Your assignment:
A verbatim printing of the entries that follow is needed; pictures must not appear in it.

━━━

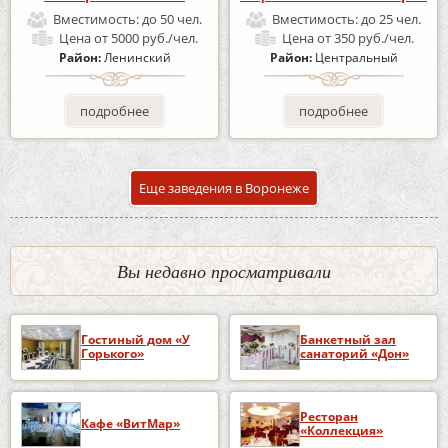
Вместимость:
до 50 чел.
Вместимость:
до 25 чел.
Цена
от 5000 руб./чел.
Цена
от 350 руб./чел.
Район:
Ленинский
Район:
Центральный
подробнее
подробнее
Еще заведения в Воронеже
Вы недавно просматривали
Гостиный дом «У
Банкетный зал
Горького»
санаторий «Дон»
Ресторан
Кафе «ВитМар»
«Коллекция»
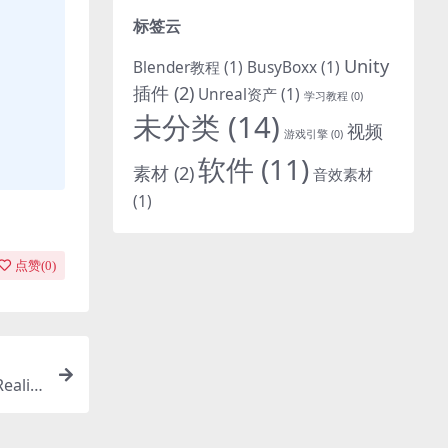
标签云
Unity
Blender教程
(1)
BusyBoxx
(1)
插件
(2)
Unreal资产
(1)
学习教程
(0)
未分类
(14)
视频
游戏引擎
(0)
软件
(11)
素材
(2)
音效素材
(1)
点赞(
0
)
ealis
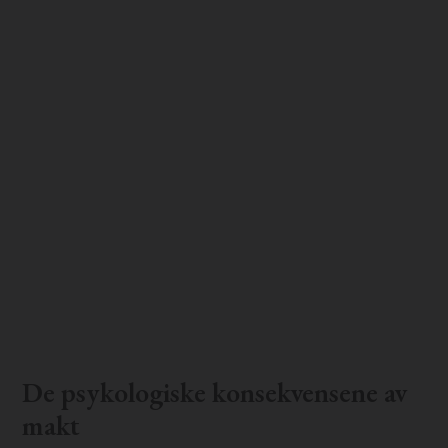
De psykologiske konsekvensene av
makt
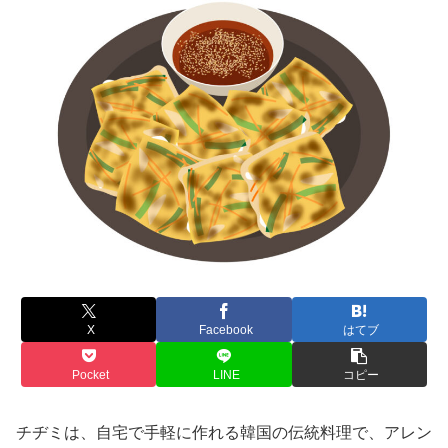
X
Facebook
はてブ
Pocket
LINE
コピー
チヂミは、自宅で手軽に作れる韓国の伝統料理で、アレン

━━━

Result for this task:
Вместимость:
до 50 чел.
Вместимость:
до 25 чел.
Цена
от 5000 руб./чел.
Цена
от 350 руб./чел.
Район:
Ленинский
Район:
Центральный
подробнее
подробнее
Еще заведения в Воронеже
Вы недавно просматривали
Гостиный дом «У
Банкетный зал
Горького»
санаторий «Дон»
Ресторан
Кафе «ВитМар»
«Коллекция»
标签云
Unity
Blender教程
(1)
BusyBoxx
(1)
插件
(2)
Unreal资产
(1)
学习教程
(0)
未分类
(14)
视频
游戏引擎
(0)
软件
(11)
素材
(2)
音效素材
(1)
点赞(
0
)
ealis
De psykologiske konsekvensene av
makt
X
Facebook
はてブ
Pocket
LINE
コピー
チヂミは、自宅で手軽に作れる韓国の伝統料理で、アレン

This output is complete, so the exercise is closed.